Dataset entries:
□ □ □ □

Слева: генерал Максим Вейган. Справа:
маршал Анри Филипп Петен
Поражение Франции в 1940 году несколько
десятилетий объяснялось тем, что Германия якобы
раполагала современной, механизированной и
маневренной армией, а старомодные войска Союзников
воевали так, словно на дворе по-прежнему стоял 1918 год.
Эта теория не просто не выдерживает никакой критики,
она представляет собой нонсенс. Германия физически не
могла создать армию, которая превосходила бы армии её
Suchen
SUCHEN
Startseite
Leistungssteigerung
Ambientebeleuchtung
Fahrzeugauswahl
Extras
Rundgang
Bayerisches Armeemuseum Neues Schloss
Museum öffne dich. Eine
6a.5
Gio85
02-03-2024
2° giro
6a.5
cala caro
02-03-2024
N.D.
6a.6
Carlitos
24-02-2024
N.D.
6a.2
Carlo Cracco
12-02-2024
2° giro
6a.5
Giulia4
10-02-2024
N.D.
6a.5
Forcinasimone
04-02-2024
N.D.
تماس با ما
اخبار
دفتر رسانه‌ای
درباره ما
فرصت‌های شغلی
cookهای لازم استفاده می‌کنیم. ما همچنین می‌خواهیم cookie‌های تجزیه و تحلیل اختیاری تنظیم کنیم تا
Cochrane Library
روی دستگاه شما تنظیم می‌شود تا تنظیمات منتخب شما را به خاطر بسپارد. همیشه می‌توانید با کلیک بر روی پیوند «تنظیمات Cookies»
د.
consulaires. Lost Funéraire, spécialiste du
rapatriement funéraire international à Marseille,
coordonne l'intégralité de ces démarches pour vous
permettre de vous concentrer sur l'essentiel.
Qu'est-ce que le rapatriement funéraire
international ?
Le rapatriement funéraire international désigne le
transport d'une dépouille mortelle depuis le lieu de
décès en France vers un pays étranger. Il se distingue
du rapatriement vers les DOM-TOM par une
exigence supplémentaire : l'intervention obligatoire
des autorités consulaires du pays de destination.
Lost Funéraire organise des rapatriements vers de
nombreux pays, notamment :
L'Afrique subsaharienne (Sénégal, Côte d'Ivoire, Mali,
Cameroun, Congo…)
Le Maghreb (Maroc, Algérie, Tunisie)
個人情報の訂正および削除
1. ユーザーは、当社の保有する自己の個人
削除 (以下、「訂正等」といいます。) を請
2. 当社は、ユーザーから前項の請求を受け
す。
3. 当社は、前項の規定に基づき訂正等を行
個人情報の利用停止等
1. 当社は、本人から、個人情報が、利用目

□ □ □ □

◆ **Exercise**
An exact copy of the lines above, from the one containing "Leistungssteigerung" through the one containing "فرصت‌های شغلی", is the whole of the answer.

◆ **Exercise answer**
Leistungssteigerung
Ambientebeleuchtung
Fahrzeugauswahl
Extras
Rundgang
Bayerisches Armeemuseum Neues Schloss
Museum öffne dich. Eine
6a.5
Gio85
02-03-2024
2° giro
6a.5
cala caro
02-03-2024
N.D.
6a.6
Carlitos
24-02-2024
N.D.
6a.2
Carlo Cracco
12-02-2024
2° giro
6a.5
Giulia4
10-02-2024
N.D.
6a.5
Forcinasimone
04-02-2024
N.D.
تماس با ما
اخبار
دفتر رسانه‌ای
درباره ما
فرصت‌های شغلی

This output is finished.